→ **Exercise**
Give every line of the data again, exactly as it is written.

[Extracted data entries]

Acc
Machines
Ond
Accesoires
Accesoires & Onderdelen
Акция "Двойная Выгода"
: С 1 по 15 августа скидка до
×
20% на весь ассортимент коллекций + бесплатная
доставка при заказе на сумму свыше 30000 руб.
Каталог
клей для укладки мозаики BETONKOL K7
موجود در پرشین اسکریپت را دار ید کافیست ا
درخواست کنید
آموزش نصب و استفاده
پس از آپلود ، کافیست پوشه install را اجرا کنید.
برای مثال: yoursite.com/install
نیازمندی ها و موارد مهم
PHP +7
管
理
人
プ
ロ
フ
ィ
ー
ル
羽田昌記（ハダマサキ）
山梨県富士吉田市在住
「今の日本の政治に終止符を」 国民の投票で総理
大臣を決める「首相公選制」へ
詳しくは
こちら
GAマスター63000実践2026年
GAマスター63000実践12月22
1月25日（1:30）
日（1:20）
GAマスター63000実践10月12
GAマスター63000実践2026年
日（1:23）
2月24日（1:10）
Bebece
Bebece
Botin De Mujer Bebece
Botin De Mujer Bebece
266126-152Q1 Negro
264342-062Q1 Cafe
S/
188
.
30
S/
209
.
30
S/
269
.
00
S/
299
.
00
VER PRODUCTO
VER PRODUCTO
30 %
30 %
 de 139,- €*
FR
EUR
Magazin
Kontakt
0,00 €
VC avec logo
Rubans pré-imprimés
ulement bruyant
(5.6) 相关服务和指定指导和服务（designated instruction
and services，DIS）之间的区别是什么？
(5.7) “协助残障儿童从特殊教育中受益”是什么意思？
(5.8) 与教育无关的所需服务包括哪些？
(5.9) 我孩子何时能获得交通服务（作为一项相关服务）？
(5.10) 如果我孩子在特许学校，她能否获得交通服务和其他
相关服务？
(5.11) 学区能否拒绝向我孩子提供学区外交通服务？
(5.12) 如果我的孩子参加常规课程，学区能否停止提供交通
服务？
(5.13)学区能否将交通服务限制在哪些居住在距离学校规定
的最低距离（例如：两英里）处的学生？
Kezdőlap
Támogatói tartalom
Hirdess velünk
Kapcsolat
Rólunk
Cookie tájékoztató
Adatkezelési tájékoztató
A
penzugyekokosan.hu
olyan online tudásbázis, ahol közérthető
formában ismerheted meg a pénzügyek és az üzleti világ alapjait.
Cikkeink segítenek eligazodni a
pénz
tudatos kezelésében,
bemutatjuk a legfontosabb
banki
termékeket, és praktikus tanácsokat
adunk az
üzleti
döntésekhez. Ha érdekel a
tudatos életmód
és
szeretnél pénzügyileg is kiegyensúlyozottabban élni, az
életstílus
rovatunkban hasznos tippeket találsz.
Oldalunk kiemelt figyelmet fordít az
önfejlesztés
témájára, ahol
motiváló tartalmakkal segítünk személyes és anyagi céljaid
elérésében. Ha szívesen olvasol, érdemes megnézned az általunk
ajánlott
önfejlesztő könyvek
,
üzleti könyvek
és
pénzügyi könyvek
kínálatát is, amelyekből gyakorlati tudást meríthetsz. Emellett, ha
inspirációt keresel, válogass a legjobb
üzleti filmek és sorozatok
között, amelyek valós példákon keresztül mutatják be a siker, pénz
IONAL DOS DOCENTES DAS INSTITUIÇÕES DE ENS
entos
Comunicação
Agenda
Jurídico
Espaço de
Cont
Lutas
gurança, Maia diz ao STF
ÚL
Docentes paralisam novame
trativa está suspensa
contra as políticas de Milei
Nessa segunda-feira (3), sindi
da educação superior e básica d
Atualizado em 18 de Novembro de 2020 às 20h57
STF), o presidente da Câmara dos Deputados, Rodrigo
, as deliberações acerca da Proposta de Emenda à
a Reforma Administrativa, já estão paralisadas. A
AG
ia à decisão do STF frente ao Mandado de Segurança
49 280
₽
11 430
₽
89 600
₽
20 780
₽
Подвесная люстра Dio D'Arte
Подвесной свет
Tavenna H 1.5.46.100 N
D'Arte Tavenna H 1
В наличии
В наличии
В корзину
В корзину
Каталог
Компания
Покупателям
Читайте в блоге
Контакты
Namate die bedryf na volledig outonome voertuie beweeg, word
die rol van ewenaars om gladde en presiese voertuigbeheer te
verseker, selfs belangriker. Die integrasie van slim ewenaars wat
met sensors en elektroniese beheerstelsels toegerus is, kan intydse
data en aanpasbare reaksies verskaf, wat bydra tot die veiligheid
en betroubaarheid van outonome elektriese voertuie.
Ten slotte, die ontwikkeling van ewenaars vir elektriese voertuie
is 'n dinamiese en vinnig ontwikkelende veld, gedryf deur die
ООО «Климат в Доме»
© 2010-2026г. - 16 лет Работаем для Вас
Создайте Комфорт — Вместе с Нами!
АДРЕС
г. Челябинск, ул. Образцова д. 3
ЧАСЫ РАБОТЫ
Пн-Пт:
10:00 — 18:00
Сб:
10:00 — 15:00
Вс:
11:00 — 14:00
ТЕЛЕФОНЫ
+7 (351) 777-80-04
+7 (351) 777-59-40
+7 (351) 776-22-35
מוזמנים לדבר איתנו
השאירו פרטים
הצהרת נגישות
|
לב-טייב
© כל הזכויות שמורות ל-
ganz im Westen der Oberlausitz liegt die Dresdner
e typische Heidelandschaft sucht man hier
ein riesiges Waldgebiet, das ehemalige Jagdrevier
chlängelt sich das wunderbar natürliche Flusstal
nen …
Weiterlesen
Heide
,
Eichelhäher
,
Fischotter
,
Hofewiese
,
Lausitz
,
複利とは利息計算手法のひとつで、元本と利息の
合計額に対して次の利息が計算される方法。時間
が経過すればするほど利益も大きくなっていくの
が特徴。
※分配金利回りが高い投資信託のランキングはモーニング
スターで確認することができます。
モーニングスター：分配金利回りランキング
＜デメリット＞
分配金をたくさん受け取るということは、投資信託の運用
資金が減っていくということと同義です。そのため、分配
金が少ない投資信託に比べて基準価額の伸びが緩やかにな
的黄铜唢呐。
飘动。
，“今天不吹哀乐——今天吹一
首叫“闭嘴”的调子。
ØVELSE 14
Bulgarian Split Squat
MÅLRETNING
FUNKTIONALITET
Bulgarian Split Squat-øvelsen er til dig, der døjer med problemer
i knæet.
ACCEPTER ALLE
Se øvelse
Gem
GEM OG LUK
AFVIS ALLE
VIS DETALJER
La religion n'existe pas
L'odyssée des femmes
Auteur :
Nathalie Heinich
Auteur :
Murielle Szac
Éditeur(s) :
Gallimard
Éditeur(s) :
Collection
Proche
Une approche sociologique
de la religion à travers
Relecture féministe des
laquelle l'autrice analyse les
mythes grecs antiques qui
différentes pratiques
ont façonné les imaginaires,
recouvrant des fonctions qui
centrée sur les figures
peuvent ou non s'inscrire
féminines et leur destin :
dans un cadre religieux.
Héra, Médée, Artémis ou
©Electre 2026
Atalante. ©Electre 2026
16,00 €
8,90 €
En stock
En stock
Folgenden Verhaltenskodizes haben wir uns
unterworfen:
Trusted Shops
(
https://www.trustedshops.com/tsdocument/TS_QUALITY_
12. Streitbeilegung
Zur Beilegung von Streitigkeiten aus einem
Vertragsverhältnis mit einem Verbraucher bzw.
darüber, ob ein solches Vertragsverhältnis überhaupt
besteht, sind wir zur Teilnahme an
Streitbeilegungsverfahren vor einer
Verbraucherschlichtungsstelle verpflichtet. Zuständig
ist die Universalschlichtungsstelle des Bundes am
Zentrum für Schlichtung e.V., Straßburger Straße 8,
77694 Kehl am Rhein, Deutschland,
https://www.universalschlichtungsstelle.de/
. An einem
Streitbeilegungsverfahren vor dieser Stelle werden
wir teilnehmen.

→ **Response to the task**
Acc
Machines
Ond
Accesoires
Accesoires & Onderdelen
Акция "Двойная Выгода"
: С 1 по 15 августа скидка до
×
20% на весь ассортимент коллекций + бесплатная
доставка при заказе на сумму свыше 30000 руб.
Каталог
клей для укладки мозаики BETONKOL K7
موجود در پرشین اسکریپت را دار ید کافیست ا
درخواست کنید
آموزش نصب و استفاده
پس از آپلود ، کافیست پوشه install را اجرا کنید.
برای مثال: yoursite.com/install
نیازمندی ها و موارد مهم
PHP +7
管
理
人
プ
ロ
フ
ィ
ー
ル
羽田昌記（ハダマサキ）
山梨県富士吉田市在住
「今の日本の政治に終止符を」 国民の投票で総理
大臣を決める「首相公選制」へ
詳しくは
こちら
GAマスター63000実践2026年
GAマスター63000実践12月22
1月25日（1:30）
日（1:20）
GAマスター63000実践10月12
GAマスター63000実践2026年
日（1:23）
2月24日（1:10）
Bebece
Bebece
Botin De Mujer Bebece
Botin De Mujer Bebece
266126-152Q1 Negro
264342-062Q1 Cafe
S/
188
.
30
S/
209
.
30
S/
269
.
00
S/
299
.
00
VER PRODUCTO
VER PRODUCTO
30 %
30 %
 de 139,- €*
FR
EUR
Magazin
Kontakt
0,00 €
VC avec logo
Rubans pré-imprimés
ulement bruyant
(5.6) 相关服务和指定指导和服务（designated instruction
and services，DIS）之间的区别是什么？
(5.7) “协助残障儿童从特殊教育中受益”是什么意思？
(5.8) 与教育无关的所需服务包括哪些？
(5.9) 我孩子何时能获得交通服务（作为一项相关服务）？
(5.10) 如果我孩子在特许学校，她能否获得交通服务和其他
相关服务？
(5.11) 学区能否拒绝向我孩子提供学区外交通服务？
(5.12) 如果我的孩子参加常规课程，学区能否停止提供交通
服务？
(5.13)学区能否将交通服务限制在哪些居住在距离学校规定
的最低距离（例如：两英里）处的学生？
Kezdőlap
Támogatói tartalom
Hirdess velünk
Kapcsolat
Rólunk
Cookie tájékoztató
Adatkezelési tájékoztató
A
penzugyekokosan.hu
olyan online tudásbázis, ahol közérthető
formában ismerheted meg a pénzügyek és az üzleti világ alapjait.
Cikkeink segítenek eligazodni a
pénz
tudatos kezelésében,
bemutatjuk a legfontosabb
banki
termékeket, és praktikus tanácsokat
adunk az
üzleti
döntésekhez. Ha érdekel a
tudatos életmód
és
szeretnél pénzügyileg is kiegyensúlyozottabban élni, az
életstílus
rovatunkban hasznos tippeket találsz.
Oldalunk kiemelt figyelmet fordít az
önfejlesztés
témájára, ahol
motiváló tartalmakkal segítünk személyes és anyagi céljaid
elérésében. Ha szívesen olvasol, érdemes megnézned az általunk
ajánlott
önfejlesztő könyvek
,
üzleti könyvek
és
pénzügyi könyvek
kínálatát is, amelyekből gyakorlati tudást meríthetsz. Emellett, ha
inspirációt keresel, válogass a legjobb
üzleti filmek és sorozatok
között, amelyek valós példákon keresztül mutatják be a siker, pénz
IONAL DOS DOCENTES DAS INSTITUIÇÕES DE ENS
entos
Comunicação
Agenda
Jurídico
Espaço de
Cont
Lutas
gurança, Maia diz ao STF
ÚL
Docentes paralisam novame
trativa está suspensa
contra as políticas de Milei
Nessa segunda-feira (3), sindi
da educação superior e básica d
Atualizado em 18 de Novembro de 2020 às 20h57
STF), o presidente da Câmara dos Deputados, Rodrigo
, as deliberações acerca da Proposta de Emenda à
a Reforma Administrativa, já estão paralisadas. A
AG
ia à decisão do STF frente ao Mandado de Segurança
49 280
₽
11 430
₽
89 600
₽
20 780
₽
Подвесная люстра Dio D'Arte
Подвесной свет
Tavenna H 1.5.46.100 N
D'Arte Tavenna H 1
В наличии
В наличии
В корзину
В корзину
Каталог
Компания
Покупателям
Читайте в блоге
Контакты
Namate die bedryf na volledig outonome voertuie beweeg, word
die rol van ewenaars om gladde en presiese voertuigbeheer te
verseker, selfs belangriker. Die integrasie van slim ewenaars wat
met sensors en elektroniese beheerstelsels toegerus is, kan intydse
data en aanpasbare reaksies verskaf, wat bydra tot die veiligheid
en betroubaarheid van outonome elektriese voertuie.
Ten slotte, die ontwikkeling van ewenaars vir elektriese voertuie
is 'n dinamiese en vinnig ontwikkelende veld, gedryf deur die
ООО «Климат в Доме»
© 2010-2026г. - 16 лет Работаем для Вас
Создайте Комфорт — Вместе с Нами!
АДРЕС
г. Челябинск, ул. Образцова д. 3
ЧАСЫ РАБОТЫ
Пн-Пт:
10:00 — 18:00
Сб:
10:00 — 15:00
Вс:
11:00 — 14:00
ТЕЛЕФОНЫ
+7 (351) 777-80-04
+7 (351) 777-59-40
+7 (351) 776-22-35
מוזמנים לדבר איתנו
השאירו פרטים
הצהרת נגישות
|
לב-טייב
© כל הזכויות שמורות ל-
ganz im Westen der Oberlausitz liegt die Dresdner
e typische Heidelandschaft sucht man hier
ein riesiges Waldgebiet, das ehemalige Jagdrevier
chlängelt sich das wunderbar natürliche Flusstal
nen …
Weiterlesen
Heide
,
Eichelhäher
,
Fischotter
,
Hofewiese
,
Lausitz
,
複利とは利息計算手法のひとつで、元本と利息の
合計額に対して次の利息が計算される方法。時間
が経過すればするほど利益も大きくなっていくの
が特徴。
※分配金利回りが高い投資信託のランキングはモーニング
スターで確認することができます。
モーニングスター：分配金利回りランキング
＜デメリット＞
分配金をたくさん受け取るということは、投資信託の運用
資金が減っていくということと同義です。そのため、分配
金が少ない投資信託に比べて基準価額の伸びが緩やかにな
的黄铜唢呐。
飘动。
，“今天不吹哀乐——今天吹一
首叫“闭嘴”的调子。
ØVELSE 14
Bulgarian Split Squat
MÅLRETNING
FUNKTIONALITET
Bulgarian Split Squat-øvelsen er til dig, der døjer med problemer
i knæet.
ACCEPTER ALLE
Se øvelse
Gem
GEM OG LUK
AFVIS ALLE
VIS DETALJER
La religion n'existe pas
L'odyssée des femmes
Auteur :
Nathalie Heinich
Auteur :
Murielle Szac
Éditeur(s) :
Gallimard
Éditeur(s) :
Collection
Proche
Une approche sociologique
de la religion à travers
Relecture féministe des
laquelle l'autrice analyse les
mythes grecs antiques qui
différentes pratiques
ont façonné les imaginaires,
recouvrant des fonctions qui
centrée sur les figures
peuvent ou non s'inscrire
féminines et leur destin :
dans un cadre religieux.
Héra, Médée, Artémis ou
©Electre 2026
Atalante. ©Electre 2026
16,00 €
8,90 €
En stock
En stock
Folgenden Verhaltenskodizes haben wir uns
unterworfen:
Trusted Shops
(
https://www.trustedshops.com/tsdocument/TS_QUALITY_
12. Streitbeilegung
Zur Beilegung von Streitigkeiten aus einem
Vertragsverhältnis mit einem Verbraucher bzw.
darüber, ob ein solches Vertragsverhältnis überhaupt
besteht, sind wir zur Teilnahme an
Streitbeilegungsverfahren vor einer
Verbraucherschlichtungsstelle verpflichtet. Zuständig
ist die Universalschlichtungsstelle des Bundes am
Zentrum für Schlichtung e.V., Straßburger Straße 8,
77694 Kehl am Rhein, Deutschland,
https://www.universalschlichtungsstelle.de/
. An einem
Streitbeilegungsverfahren vor dieser Stelle werden
wir teilnehmen.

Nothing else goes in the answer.